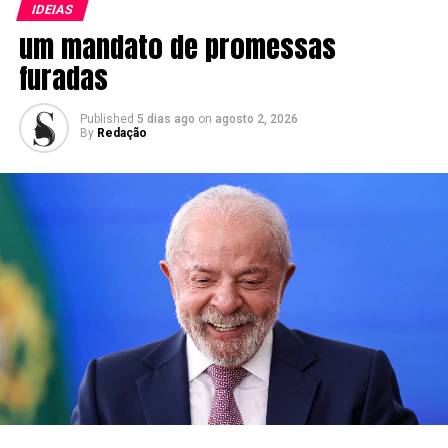
IDEIAS
um mandato de promessas
furadas
Published
5 dias ago
on
agosto 2, 2026
By
Redação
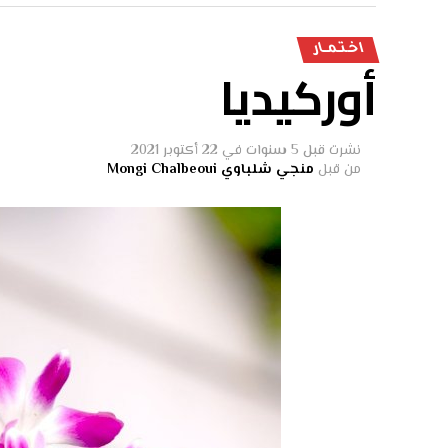
عزيز منصور
:
اخـتـمــار
أوركيديا
حرصا منها على تشجيع ال
لأحد شباب تونس البارعين
التاسعة أساسية، لنشر قص
نشرت
قبل 5 سنوات
في
22 أكتوبر 2021
كونية رغم حداثة سنّه. ون
من قبل
منجي شلباوي Mongi Chalbeoui
يكون العالم مرآةً له”، بداية
الرئيس الأوّل: كل شيء بمشيئتي
كان في هذا العالم رئيسٌ لدولةٍ عظمى، يظنّ أن 
كما يشاء. كان يقول دائمًا: “أنا أعظم رئيس، وأق
الرئيس الثاني: المتمرّد في قارةٍ صغيرة بعي
كان هناك رئيسٌ آخر، لا يملك جيوشًا ضخمة، لكنه ك
سُمّي بالنظام العالمي الجديد. قال لشعبه: “نحن أ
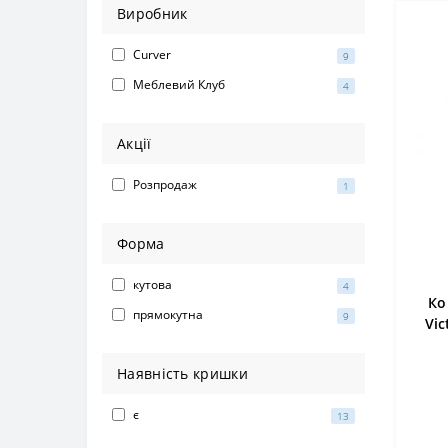
Виробник
Curver
9
Меблевий Клуб
4
Акції
Розпродаж
1
Форма
кутова
4
Ко
прямокутна
9
Vic
Наявність кришки
є
13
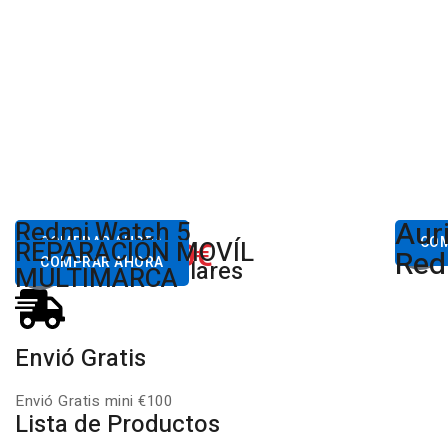
Aur
Desde
Redmi Watch 5
Des
80,00€
COMPRAR AHORA
650.00€
CO
REPARACIÓN MOVÍL
Desde
Xiaomi
Red
COMPRAR AHORA
Productos Populares
MULTIMARCA
Envió Gratis
Envió Gratis mini €100
Lista de Productos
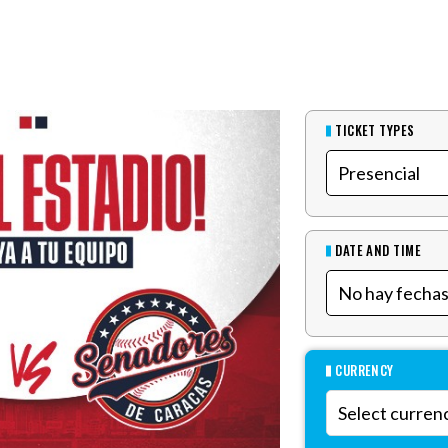
TICKET TYPES
DATE AND TIME
CURRENCY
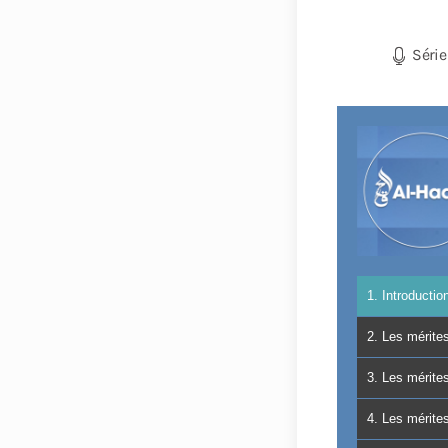
Série
1. Introducti
2. Les mérite
3. Les mérite
4. Les mérite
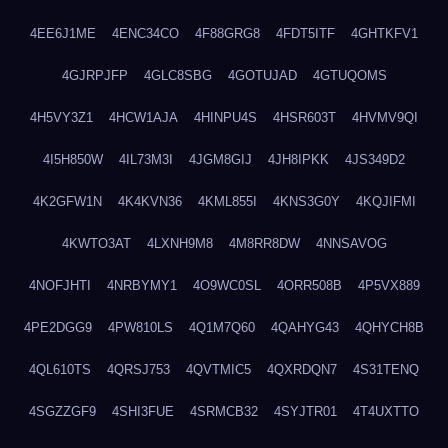
4EE6J1ME
4ENC34CO
4F88GRG8
4FDT5ITF
4GHTKFV1
4GJRPJFP
4GLC8SBG
4GOTUJAD
4GTUQOMS
4H5VY3Z1
4HCW1AJA
4HINPU4S
4HSR603T
4HVMV9QI
4I5H850W
4IL73M3I
4JGM8GIJ
4JH8IPKK
4JS349D2
4K2GFW1N
4K4KVN36
4KML855I
4KNS3G0Y
4KQJIFMI
4KWTO3AT
4LXNH9M8
4M8RR8DW
4NNSAVOG
4NOFJHTI
4NRBYMY1
4O9WC0SL
4ORR508B
4P5VX889
4PE2DGG9
4PW810LS
4Q1M7Q60
4QAHYG43
4QHYCH8B
4QL610TS
4QRSJ753
4QVTMIC5
4QXRDQN7
4S31TENQ
4SGZZGF9
4SHI3FUE
4SRMCB32
4SYJTR01
4T4UXTTO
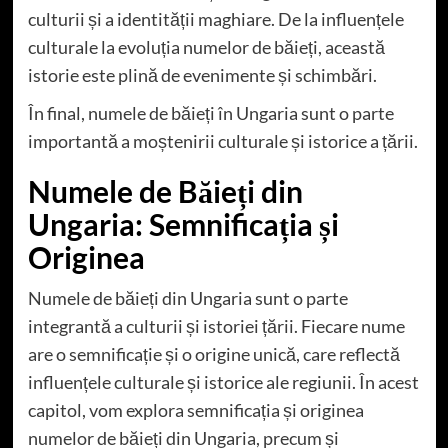
culturii și a identității maghiare. De la influențele
culturale la evoluția numelor de băieți, această
istorie este plină de evenimente și schimbări.
În final, numele de băieți în Ungaria sunt o parte
importantă a moștenirii culturale și istorice a țării.
Numele de Băieți din
Ungaria: Semnificația și
Originea
Numele de băieți din Ungaria sunt o parte
integrantă a culturii și istoriei țării. Fiecare nume
are o semnificație și o origine unică, care reflectă
influențele culturale și istorice ale regiunii. În acest
capitol, vom explora semnificația și originea
numelor de băieți din Ungaria, precum și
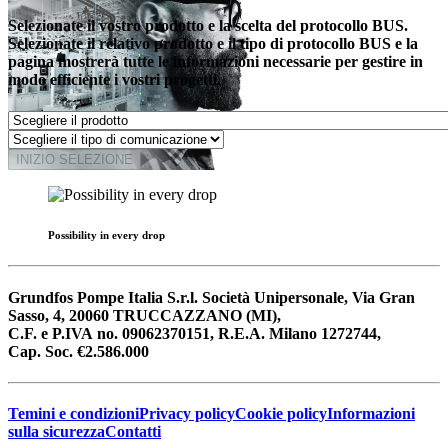
Selezionate il vostro prodotto e la scelta del protocollo BUS.
Selezionate il relativo prodotto e il tipo di protocollo BUS e la
pagina mostrerà tutte le informazioni necessarie per gestire in
modo efficiente i vostri progetti.
INIZIO SELEZIONE
Possibility in every drop
Grundfos Pompe Italia S.r.l. Società Unipersonale, Via Gran
Sasso, 4, 20060 TRUCCAZZANO (MI),
C.F. e P.IVA no. 09062370151, R.E.A. Milano 1272744,
Cap. Soc. €2.586.000
Temini e condizioni
Privacy policy
Cookie policy
Informazioni
sulla sicurezza
Contatti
● ● ●
Go through the entries above and print each one exactly, minus the pictures.

IDEIAS
um mandato de promessas
furadas
Published
5 dias ago
on
agosto 2, 2026
By
Redação
عزيز منصور
:
اخـتـمــار
أوركيديا
حرصا منها على تشجيع ال
لأحد شباب تونس البارعين
التاسعة أساسية، لنشر قص
نشرت
قبل 5 سنوات
في
22 أكتوبر 2021
كونية رغم حداثة سنّه. ون
من قبل
منجي شلباوي Mongi Chalbeoui
يكون العالم مرآةً له”، بداية
الرئيس الأوّل: كل شيء بمشيئتي
كان في هذا العالم رئيسٌ لدولةٍ عظمى، يظنّ أن 
كما يشاء. كان يقول دائمًا: “أنا أعظم رئيس، وأق
الرئيس الثاني: المتمرّد في قارةٍ صغيرة بعي
كان هناك رئيسٌ آخر، لا يملك جيوشًا ضخمة، لكنه ك
سُمّي بالنظام العالمي الجديد. قال لشعبه: “نحن أ
Виробник
Curver
9
Меблевий Клуб
4
Акції
Розпродаж
1
Форма
кутова
4
Ко
прямокутна
9
Vic
Наявність кришки
є
13
Aur
Desde
Redmi Watch 5
Des
80,00€
COMPRAR AHORA
650.00€
CO
REPARACIÓN MOVÍL
Desde
Xiaomi
Red
COMPRAR AHORA
Productos Populares
MULTIMARCA
Envió Gratis
Envió Gratis mini €100
Lista de Productos
TICKET TYPES
DATE AND TIME
CURRENCY
Série
1. Introducti
2. Les mérite
3. Les mérite
4. Les mérite
4EE6J1ME
4ENC34CO
4F88GRG8
4FDT5ITF
4GHTKFV1
4GJRPJFP
4GLC8SBG
4GOTUJAD
4GTUQOMS
4H5VY3Z1
4HCW1AJA
4HINPU4S
4HSR603T
4HVMV9QI
4I5H850W
4IL73M3I
4JGM8GIJ
4JH8IPKK
4JS349D2
4K2GFW1N
4K4KVN36
4KML855I
4KNS3G0Y
4KQJIFMI
4KWTO3AT
4LXNH9M8
4M8RR8DW
4NNSAVOG
4NOFJHTI
4NRBYMY1
4O9WC0SL
4ORR508B
4P5VX889
4PE2DGG9
4PW810LS
4Q1M7Q60
4QAHYG43
4QHYCH8B
4QL610TS
4QRSJ753
4QVTMIC5
4QXRDQN7
4S31TENQ
4SGZZGF9
4SHI3FUE
4SRMCB32
4SYJTR01
4T4UXTTO
culturii și a identității maghiare. De la influențele
culturale la evoluția numelor de băieți, această
istorie este plină de evenimente și schimbări.
În final, numele de băieți în Ungaria sunt o parte
importantă a moștenirii culturale și istorice a țării.
Numele de Băieți din
Ungaria: Semnificația și
Originea
Numele de băieți din Ungaria sunt o parte
integrantă a culturii și istoriei țării. Fiecare nume
are o semnificație și o origine unică, care reflectă
influențele culturale și istorice ale regiunii. În acest
capitol, vom explora semnificația și originea
numelor de băieți din Ungaria, precum și
Selezionate il vostro prodotto e la scelta del protocollo BUS.
Selezionate il relativo prodotto e il tipo di protocollo BUS e la
pagina mostrerà tutte le informazioni necessarie per gestire in
modo efficiente i vostri progetti.
INIZIO SELEZIONE
Possibility in every drop
Grundfos Pompe Italia S.r.l. Società Unipersonale, Via Gran
Sasso, 4, 20060 TRUCCAZZANO (MI),
C.F. e P.IVA no. 09062370151, R.E.A. Milano 1272744,
Cap. Soc. €2.586.000
Temini e condizioni
Privacy policy
Cookie policy
Informazioni
sulla sicurezza
Contatti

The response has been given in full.